# Data Cleaner for Books.toscrape.com ETL Project
## TTTC3213

**Data Processing Types:**
1. Price Conversion
2. Availability Extraction
3. Missing Value Handling
4. Category Standardization
5. Text Cleaning

## 1. Import Dependencies

In [None]:
import pandas as pd
import numpy as np
import re
import os

## 2. Load Raw Data

In [None]:
raw_data_path = os.path.join(os.getcwd(), '..', 'data', 'raw_books.csv')
raw_data_path = os.path.abspath(raw_data_path)
df_raw = pd.read_csv(raw_data_path)
print(f"Loaded {len(df_raw)} records")
df_raw.head()

## 3. Price Conversion

In [None]:
def clean_price(price_str):
    if pd.isna(price_str):
        return np.nan
    cleaned = re.sub(r'[£$€]', '', str(price_str).strip())
    try:
        return float(cleaned)
    except ValueError:
        return np.nan

## 4. Availability Extraction

In [None]:
def extract_stock_quantity(availability_str):
    if pd.isna(availability_str):
        return 0
    match = re.search(r'\((\d+)\s*available\)', str(availability_str))
    if match:
        return int(match.group(1))
    if 'in stock' in str(availability_str).lower():
        return 1
    return 0

## 5. Missing Value Handling

In [None]:
def handle_missing_descriptions(df):
    missing_count = df['description'].isna().sum()
    print(f"Missing descriptions before: {missing_count}")
    df['description'] = df.apply(
        lambda row: f"No description available for '{row['title']}'." 
        if pd.isna(row['description']) or str(row['description']).strip() == '' 
        else row['description'], axis=1)
    print(f"Missing descriptions after: {df['description'].isna().sum()}")
    return df

## 6. Category Standardization

In [None]:
def standardize_category(category_str):
    if pd.isna(category_str):
        return 'Unknown'
    cleaned = ' '.join(str(category_str).split())
    cleaned = re.sub(r'[^\w\s\-]', '', cleaned)
    cleaned = cleaned.title()
    return cleaned if cleaned else 'Unknown'

## 7. Text Cleaning

In [None]:
def clean_text(text):
    if pd.isna(text):
        return text
    return ' '.join(str(text).split())

## 8. Category Creation Functions

In [None]:
def create_price_category(price):
    if pd.isna(price): return 'Unknown'
    elif price < 20: return 'Budget (Under £20)'
    elif price < 35: return 'Mid-range (£20-£35)'
    elif price < 50: return 'Premium (£35-£50)'
    else: return 'Luxury (Over £50)'

def create_rating_category(rating):
    if pd.isna(rating) or rating == 0: return 'No Rating'
    elif rating <= 2: return 'Low (1-2 stars)'
    elif rating <= 3: return 'Medium (3 stars)'
    else: return 'High (4-5 stars)'

def calculate_value_score(row):
    if pd.isna(row['price_clean']) or row['price_clean'] <= 0: return 0
    if pd.isna(row['rating']) or row['rating'] == 0: return 0
    return round(row['rating'] / (row['price_clean'] / 10), 2)
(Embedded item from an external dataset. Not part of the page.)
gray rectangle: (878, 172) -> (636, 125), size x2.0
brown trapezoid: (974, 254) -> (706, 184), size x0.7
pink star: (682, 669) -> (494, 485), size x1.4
## 9. Execute Cleaning Pipeline

In [None]:
df_clean = df_raw.copy()

print("[1/5] Processing prices...")
df_clean['price_clean'] = df_clean['price'].apply(clean_price)

print("[2/5] Extracting stock quantities...")
df_clean['stock_quantity'] = df_clean['availability'].apply(extract_stock_quantity)
df_clean['in_stock'] = df_clean['stock_quantity'] > 0

print("[3/5] Handling missing values...")
df_clean = handle_missing_descriptions(df_clean)

print("[4/5] Standardizing categories...")
df_clean['category_clean'] = df_clean['category'].apply(standardize_category)

print("[5/5] Cleaning text fields...")
df_clean['title_clean'] = df_clean['title'].apply(clean_text)
df_clean['description_clean'] = df_clean['description'].apply(clean_text)

print("Creating analytical categories...")
df_clean['price_category'] = df_clean['price_clean'].apply(create_price_category)
df_clean['rating_category'] = df_clean['rating'].apply(create_rating_category)
df_clean['value_score'] = df_clean.apply(calculate_value_score, axis=1)

print("Data Cleaning Complete!")

## 10. Save Cleaned Data

In [None]:
output_columns = ['title_clean', 'category_clean', 'price_clean', 'rating', 'rating_category',
    'price_category', 'value_score', 'stock_quantity', 'in_stock', 'description_clean',
    'upc', 'image_url', 'book_url', 'title', 'price', 'availability', 'category', 'description']
output_columns = [col for col in output_columns if col in df_clean.columns]

cleaned_data_path = os.path.join(os.getcwd(), '..', 'data', 'cleaned_books.csv')
cleaned_data_path = os.path.abspath(cleaned_data_path)
os.makedirs(os.path.dirname(cleaned_data_path), exist_ok=True)

df_clean[output_columns].to_csv(cleaned_data_path, index=False, encoding='utf-8')
print(f"Saved cleaned data to {cleaned_data_path}")

## 11. Display Sample

In [None]:
df_clean[['title_clean', 'category_clean', 'price_clean', 'rating', 'value_score']].head(10)